**THE PROBLEM:** Transcribe all the entries word for word, but omit the images.

Items from a data source:
* * * * *
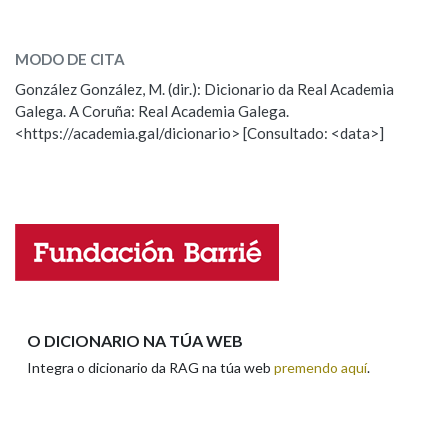
abelurio
SOBRE A PALABRA:
Na fraseoloxía
MODO DE CITA
ESCOLLE UNHA OPCIÓN:
González González, M. (dir.): Dicionario da Real Academia
Galega. A Coruña: Real Academia Galega.
Observación
Hai un erro na palabra
<https://academia.gal/dicionario> [Consultado: <data>]
OUTRAS OPCIÓNS DE BUSCA
Propoño mellorar a definición
Actualización
Falta unha voz
Marcas gramaticais
Nome
Pertence a
Apelidos
O DICIONARIO NA TÚA WEB
LIMPAR
BUSCA
Integra o dicionario da RAG na túa web
premendo aquí
.
Enderezo electrónico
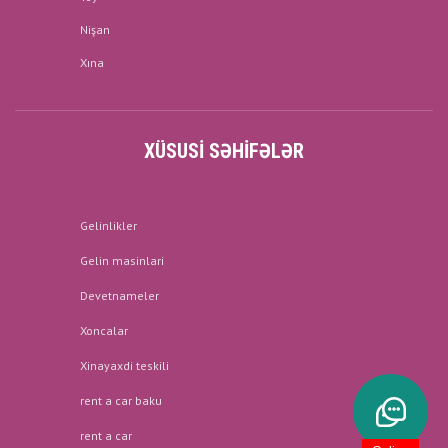
Nişan
Xına
XÜSUSI SƏHIFƏLƏR
Gelinlikler
Gelin masinlari
Devetnameler
Xoncalar
Xinayaxdi teskili
rent a car baku
rent a car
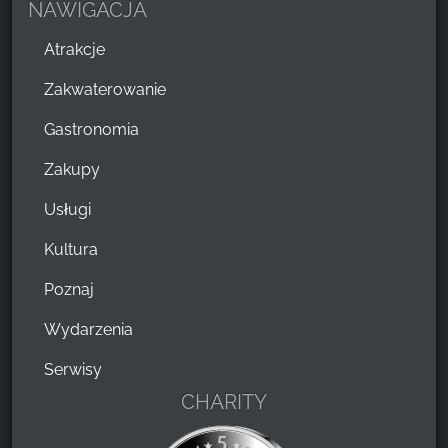
NAWIGACJA
Atrakcje
Zakwaterowanie
Gastronomia
Zakupy
Usługi
Kultura
Poznaj
Wydarzenia
Serwisy
CHARITY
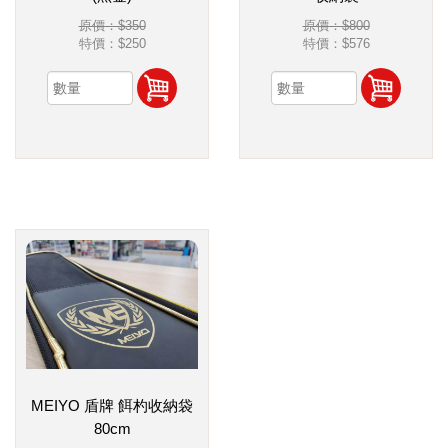
原價：$350
原價：$800
特價：
$250
特價：
$576
MEIYO 盾牌 餌杓收納袋
80cm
* * * * *
**SOLUTION TO THE EXERCISE:**
abelurio
SOBRE A PALABRA:
Na fraseoloxía
MODO DE CITA
ESCOLLE UNHA OPCIÓN:
González González, M. (dir.): Dicionario da Real Academia
Galega. A Coruña: Real Academia Galega.
Observación
Hai un erro na palabra
<https://academia.gal/dicionario> [Consultado: <data>]
OUTRAS OPCIÓNS DE BUSCA
Propoño mellorar a definición
Actualización
Falta unha voz
Marcas gramaticais
Nome
Pertence a
Apelidos
O DICIONARIO NA TÚA WEB
LIMPAR
BUSCA
Integra o dicionario da RAG na túa web
premendo aquí
.
Enderezo electrónico
Nişan
Xına
XÜSUSI SƏHIFƏLƏR
Gelinlikler
Gelin masinlari
Devetnameler
Xoncalar
Xinayaxdi teskili
rent a car baku
rent a car
NAWIGACJA
Atrakcje
Zakwaterowanie
Gastronomia
Zakupy
Usługi
Kultura
Poznaj
Wydarzenia
Serwisy
CHARITY
原價：$350
原價：$800
特價：
$250
特價：
$576
MEIYO 盾牌 餌杓收納袋
80cm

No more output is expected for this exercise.